The Ginza Six shopping mall, opened in 2017 in Tokyo, has attracted the top luxury brands - DR


“The Japanese market is interesting because consumer confidence is back into positive territory, and so are retail sales. Domestic demand is extremely buoyant. Besides, the country is benefiting from a major tourist inflow from South-East Asia, notably from China,” said Paola Leoni, founder and managing partner at LCA, speaking to FashionNetwork.com.

Taking advantage of the yen’s depreciation, Chinese consumers are again flocking to Japan, which they have been shunning to the benefit of countries like South Korea. “Chinese nationals account for 25% of Japan’s tourist flows. And their average expenditure is three times higher than that of other visitors,” said Paola Leoni.

Between 2012 and 2017, total luxury goods sales in Japan grew from €19 billion to €22 billion, a much weaker annual growth rate than that of the luxury market worldwide, which was between 4% and 5%. However, according to estimates by Bain & Co. for Altagamma, the association of Italian luxury goods companies, Japan reportedly posted a 4% growth rate in this segment in 2017, and revenue increased in the majority of product categories and retail channels.

Sales in department stores, the dominant force in luxury goods distribution in Japan, posted a slight increase. Only those retailers who were able to upgrade and boost their services, like Hankyu, which featured in-store events and bolstered its marketing investments, managed to grow at a faster clip, in the region of 5%. Others were stable, like Isetan and Takashimaya, or even recorded a sales slump, like Seibu and Daimaru.
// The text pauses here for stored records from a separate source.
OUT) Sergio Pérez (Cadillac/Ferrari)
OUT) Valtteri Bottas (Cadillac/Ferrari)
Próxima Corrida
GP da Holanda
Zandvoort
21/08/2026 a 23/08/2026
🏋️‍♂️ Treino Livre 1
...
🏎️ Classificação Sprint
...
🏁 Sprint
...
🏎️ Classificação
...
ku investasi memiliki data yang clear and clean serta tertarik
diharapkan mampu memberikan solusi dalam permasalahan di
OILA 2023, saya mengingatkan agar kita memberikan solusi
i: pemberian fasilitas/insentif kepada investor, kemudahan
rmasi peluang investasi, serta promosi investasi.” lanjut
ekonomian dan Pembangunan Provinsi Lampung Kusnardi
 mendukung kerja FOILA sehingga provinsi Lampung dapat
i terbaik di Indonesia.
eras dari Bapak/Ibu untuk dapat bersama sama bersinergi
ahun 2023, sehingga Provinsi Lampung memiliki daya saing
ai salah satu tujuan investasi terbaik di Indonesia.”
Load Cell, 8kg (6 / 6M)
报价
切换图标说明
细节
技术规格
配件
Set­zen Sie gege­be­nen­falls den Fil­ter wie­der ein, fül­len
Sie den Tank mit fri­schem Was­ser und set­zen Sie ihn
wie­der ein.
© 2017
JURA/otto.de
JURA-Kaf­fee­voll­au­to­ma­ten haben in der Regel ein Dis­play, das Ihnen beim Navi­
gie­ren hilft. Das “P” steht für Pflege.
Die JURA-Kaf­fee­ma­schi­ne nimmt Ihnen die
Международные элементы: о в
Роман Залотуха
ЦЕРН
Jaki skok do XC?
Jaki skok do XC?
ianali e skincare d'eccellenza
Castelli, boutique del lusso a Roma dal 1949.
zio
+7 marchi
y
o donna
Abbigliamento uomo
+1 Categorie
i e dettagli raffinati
“This could create a problem for fashion labels which, in Japan, have strong bonds with department stores, where they generate between 40% and 50% of their revenue. These labels risk being affected by the department stores’ rather outdated image, while select shops, especially multibrand fashion retailers, are booming, and produce double-digit growth,” said Paola Leoni.

According to her, concept stores which spawned fully fledged retail chains, like United Arrows, Tomorrowland, Beams and Baycrew’s, are more in synch with Millennials, offering a “fresher, brighter” range of products, a blend of established and emerging labels.

“They actually play a pivotal role between the new generation of consumers and traditional luxury, via a product selection which leans very strongly towards streetwear labels by the most directional designers, whether American or Japanese,” both established and emerging, like Doublet, Takahiromiyashita The Soloist, Undercover and N. Hollywood, to mention but a few.

Another interesting phenomenon is the changing behaviour of female luxury consumers in Japan. “The attitude of Japanese women, especially those with a job, has evolved, and it is much closer to that of Western consumers. They now dare to wear high heels and even sandals!” said Paola Leoni.